One afternoon they arrive like a black cloud over Auburn, thousands at once.

I hear the complaints whispered everywhere I go—in the grocery store line, and by the secretaries in the school office. A mess. A nuisance. Why don’t they leave? And maybe it’s because we already had Joe, the strangeness of the bird a constant presence in our lives, but I find that I like the birds. I like their noise and their watchful eyes. I like the way they pay attention to the people of Auburn.

The first time I noticed Joe was two years ago this autumn; I remember because we’d just buried Grandpa, and even though our view hadn’t changed, everything felt different. We used to stay with my grandparents all the time. Their old farmhouse was our second home, our safe retreat from my father’s anger. It always worked in a cycle—the rage, the apologies, a few weeks or sometimes just days of peace, and then the buildup would begin again. And Mom was usually good at reading those signs, and casually suggesting we go stay with her parents for a night or two. But occasionally even she missed the signs, and we wouldn’t know the storm was coming until it was on top of us and Mom was ushering us out to her car and bundling us into car seats and showing up at my grandparents’ house in the dark of the night. Sometimes we would arrive crying and still scared, but most of my memories of our huddled walk into their home are marked by silence. A quiet understanding among the adults, and a familiar acceptance for us girls. Besides, by the time we got there, we were feeling safe.

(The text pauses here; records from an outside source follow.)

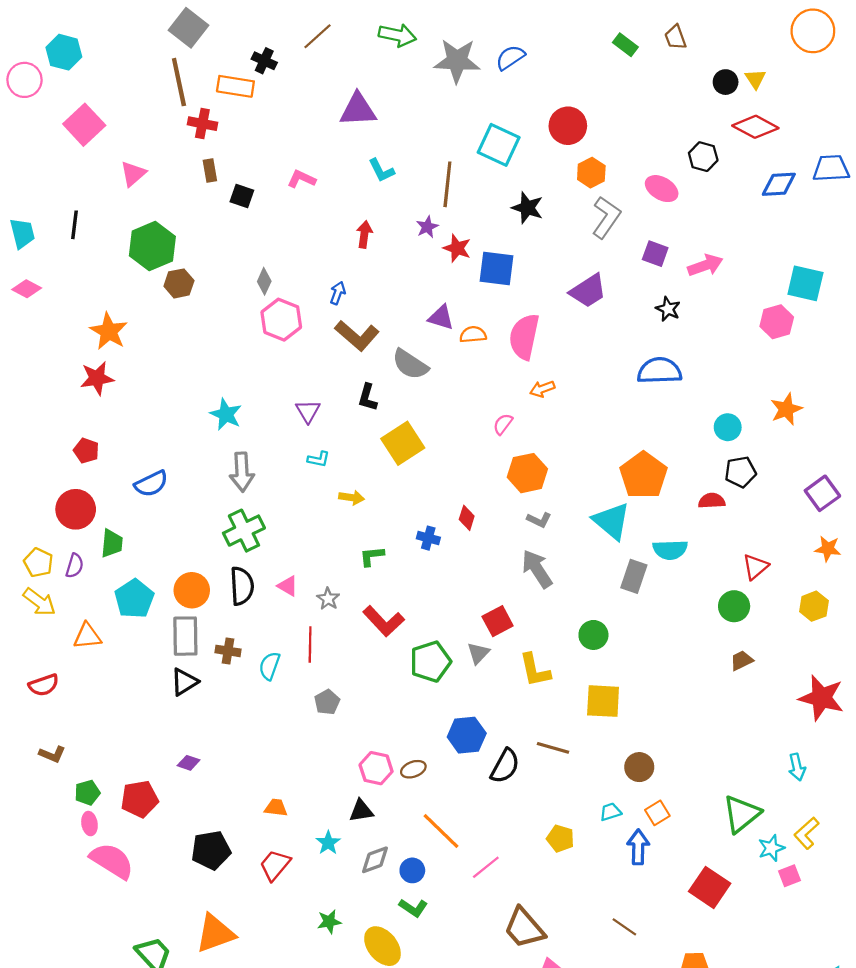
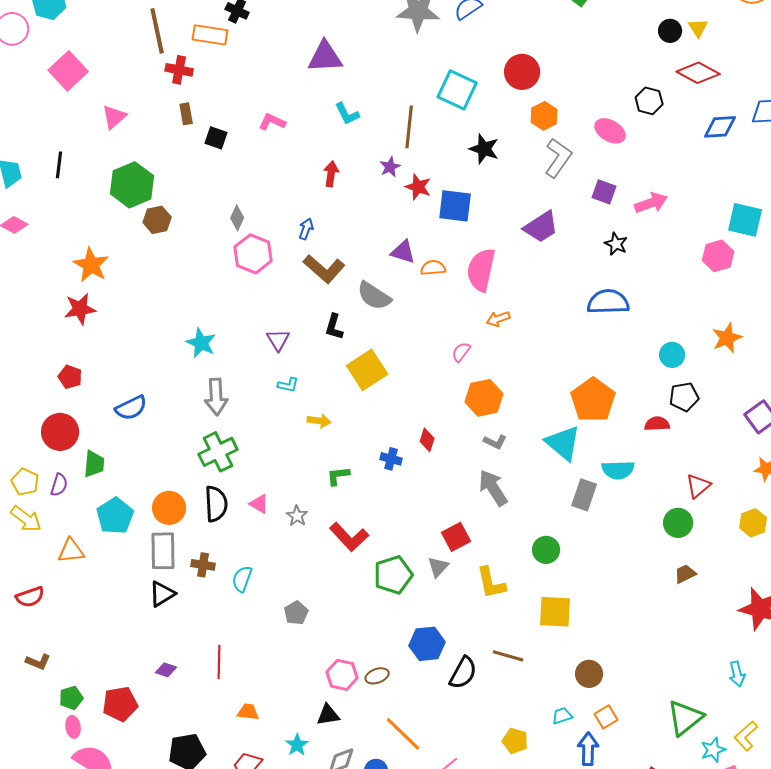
red line: (310, 645) -> (219, 662), moved

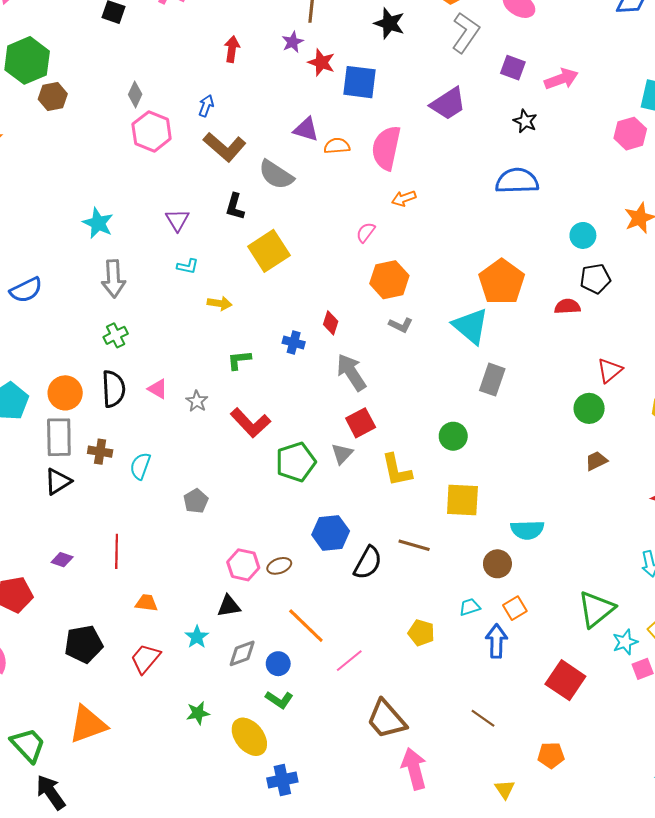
green cross: (218, 452) -> (116, 335), size x0.6
cyan semicircle: (618, 470) -> (527, 530), moved
gray arrow: (493, 488) -> (351, 372), moved

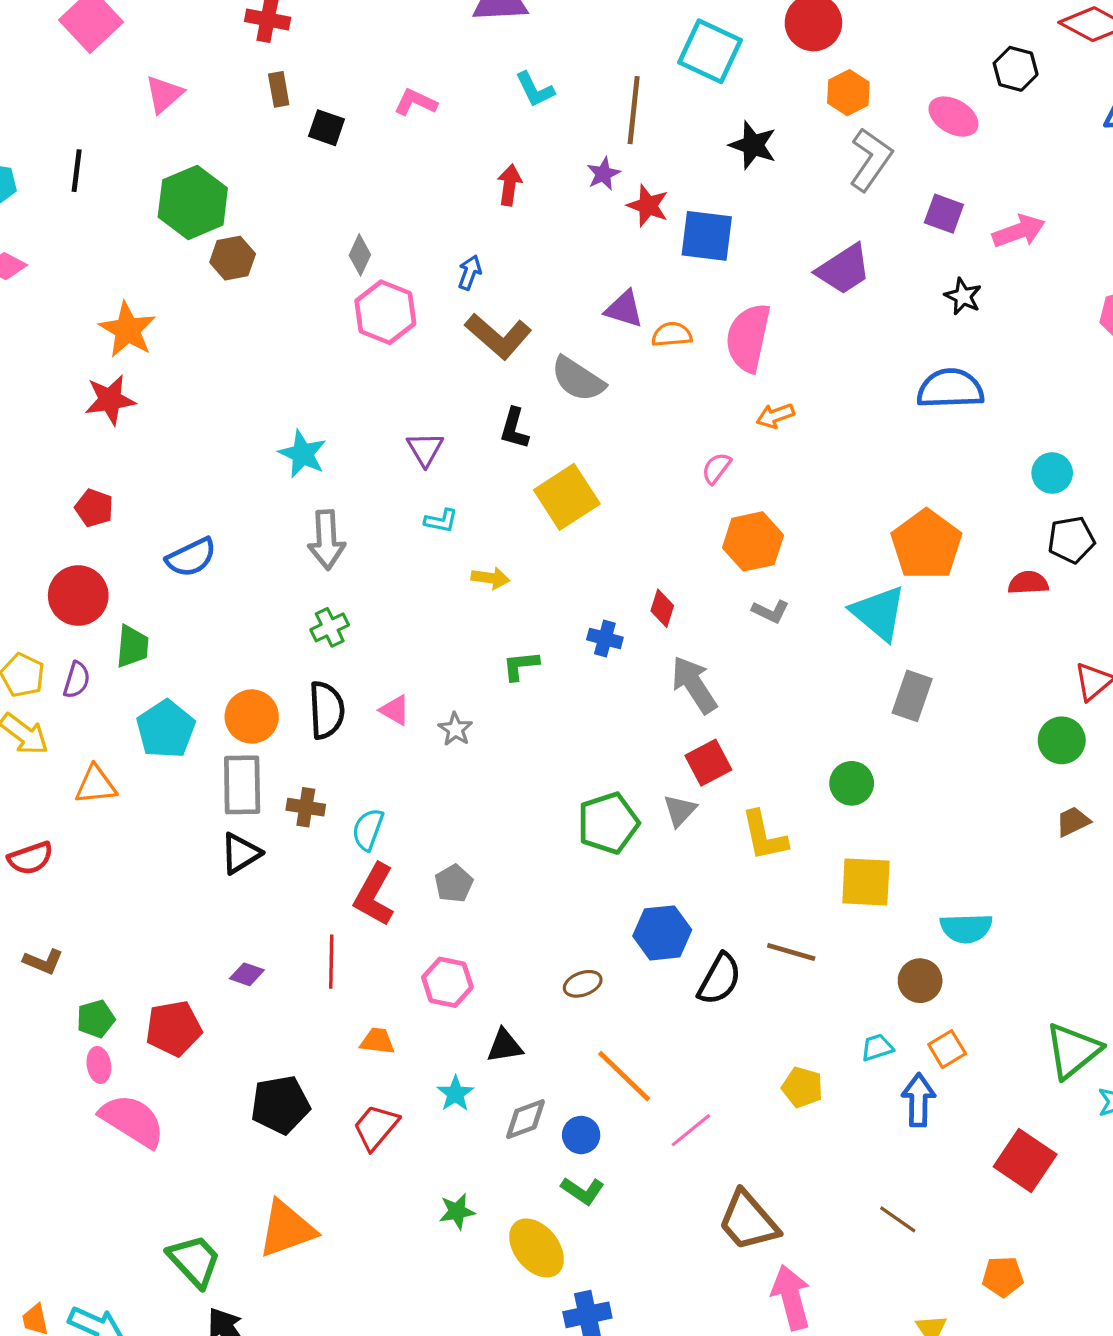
red L-shape: (250, 423) -> (374, 895), moved, turned 72
pink hexagon: (243, 565) -> (447, 982), moved

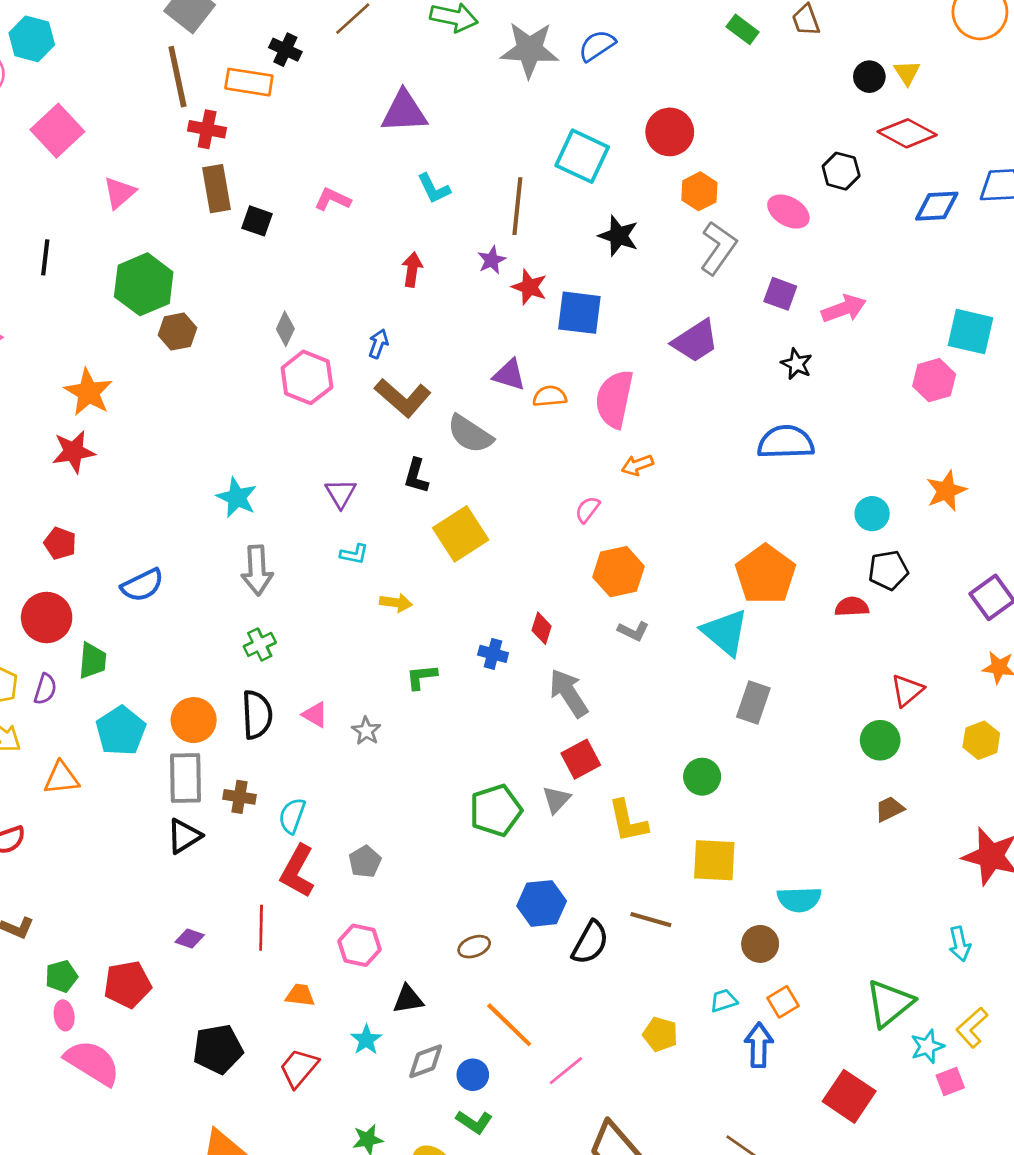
brown rectangle: (279, 89) -> (217, 189), size x1.6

But then two years ago a heart attack wrecked that carefully orchestrated balance. Grandpa was gone, and Nana slipped fast. Without Grandpa there filling in the gaps, we realized that Nana wasn’t doing very well on her own. So their house was sold to pay for an apartment in assisted living. I begged Mom to leave him then. To move us in with Nana, so we could take care of her.